→ WORK TO BE COMPLETED: Here is a block of records. Copy every line in it that includes "trampoline".

→ MATERIAL FOR THIS EXERCISE:
--
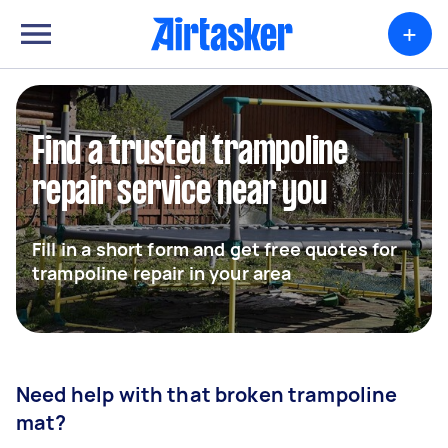
+
Find a trusted trampoline
repair service near you
Fill in a short form and get free quotes for
trampoline repair in your area
Need help with that broken trampoline
mat?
--
→ SOLUTION TO THE PROBLEM:
Find a trusted trampoline
trampoline repair in your area
Need help with that broken trampoline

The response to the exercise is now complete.